Ducane

two weeks later

“Skye, stop calling us. We good.” Her laugh still made me melt after all these damn years, and I hated that it did. “We almost home now.”

A month in, and I’d moved from level one to level two without much of a fight left in me, not after waking up to them in the mornings.

We were past careful co-parenting small talk, past pretending the distance between us was about anything other than both of us being scared.

I still slept down that hall every night, guest room technically still the guest room, but some mornings I woke up and forgot that was even true anymore.

Skye still had that fucking pull on me.

There was still a part of me that wanted Skye to hurt the way I’d hurt. To sit in the same silence. To ask the same questions. I’d be lying if I said that man disappeared overnight.

He just wasn’t the man I wanted Cadence learning from.

“Daddy, don’t be mean to Mommy. She just misses us.”

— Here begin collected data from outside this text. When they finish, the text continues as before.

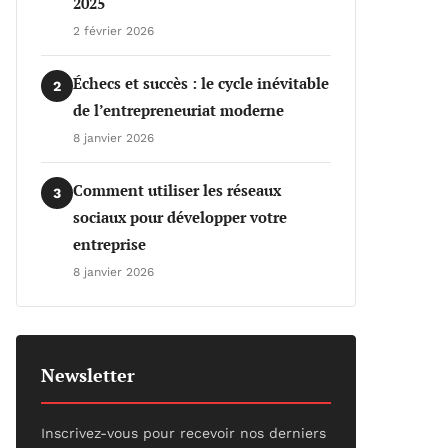
2025
2 février 2026
Échecs et succès : le cycle inévitable
2
de l’entrepreneuriat moderne
8 janvier 2026
Comment utiliser les réseaux
3
sociaux pour développer votre
entreprise
8 janvier 2026
Newsletter
Inscrivez-vous pour recevoir nos derniers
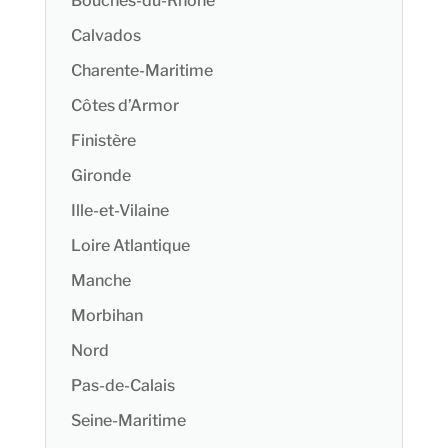
Bouches-du-Rhône
Calvados
Charente-Maritime
Côtes d’Armor
Finistère
Gironde
Ille-et-Vilaine
Loire Atlantique
Manche
Morbihan
Nord
Pas-de-Calais
Seine-Maritime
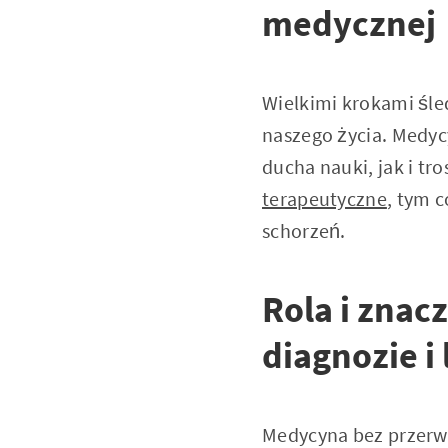
medycznej
Wielkimi krokami śle
naszego życia. Medyc
ducha nauki, jak i tr
terapeutyczne
, tym 
schorzeń.
Rola i znac
diagnozie i
Medycyna bez przerwy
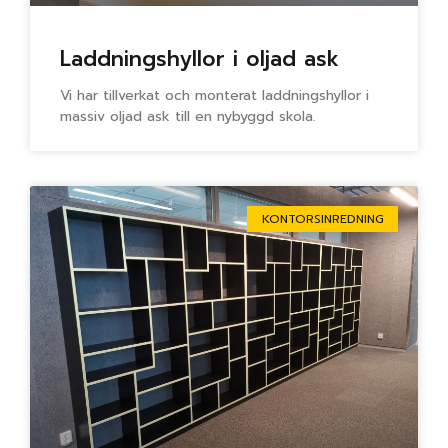
Laddningshyllor i oljad ask
Vi har tillverkat och monterat laddningshyllor i
massiv oljad ask till en nybyggd skola.
KONTORSINREDNING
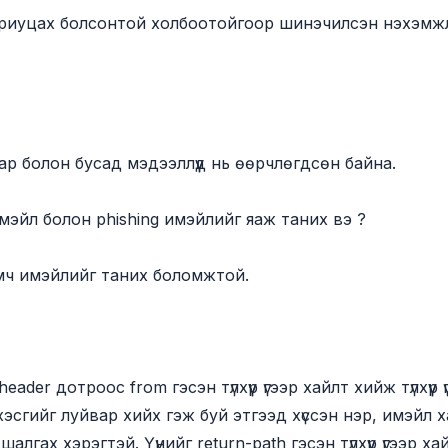
 хариуцах болсонтой холбоотойгоор шинэчилсэн нэхэмж
р болон бусад мэдээллүүд нь өөрчлөгдсөн байна.
эйл болон phishing имэйлийг яаж таних вэ ?
амч имэйлийг таних боломжтой.
der дотроос from гэсэн түлхүүр үгээр хайлт хийж түлхүүр 
хэсгийг луйвар хийх гэж буй этгээд хүссэн нэр, имэйл
алгах хэрэгтэй. Үүнийг return-path гэсэн түлхүүр үгээр 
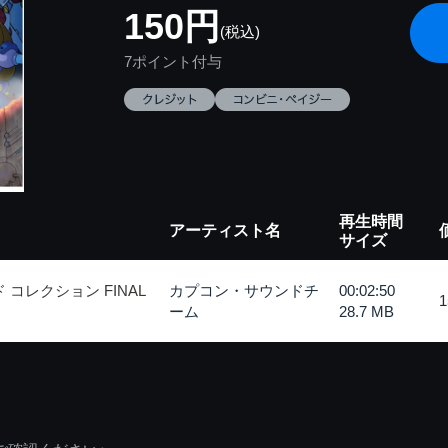
150円
(税込)
7ポイント付与
再生時間
アーティスト名
サイズ
コレクション FINAL
カプコン・サウンドチ
00:02:50
ーム
28.7 MB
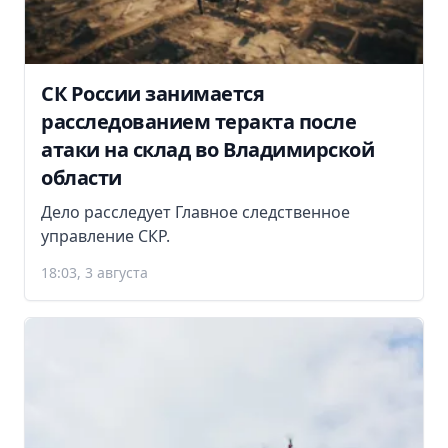
СК России занимается
расследованием теракта после
атаки на склад во Владимирской
области
Дело расследует Главное следственное
управление СКР.
18:03, 3 августа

The word still got my attention every time she said it. I just wasn’t surprised by it anymore. I glanced down at the little judge in the seat beside me, arms crossed over her brand-new bear.

“Sorry, baby.” I bit back a smile. “But I took good care of you today, didn’t I? Tell Mommy that part.”

Kareem chuckled from the front seat. I cut my eyes at him.

Cadence never missed a thing, and somehow, she’d become my favorite person on this earth in a month flat.

We’d finally made it out of Build-A-Bear after an agonizing two hours.

Picking the bear took five minutes. The rest of the time was spent getting Buttercup settled.

She needed a birth certificate, a little cardboard house, a blanket, and, apparently, a whole personality before Cadence was willing to leave.

By the time we walked out, I knew Buttercup liked grilled cheese and wasn’t allowed to sleep alone.

“I didn’t mean to offend you,” Skye said in my ear, fake-wounded.

“I’m fucking with you, Skye.” I dropped my voice, so Cadence wouldn’t catch the word. “Does she need anything before she crashes?”

I was still learning everything I’d missed and everything I didn’t know. I just wasn’t living there anymore. I only had room for what was in front of me now.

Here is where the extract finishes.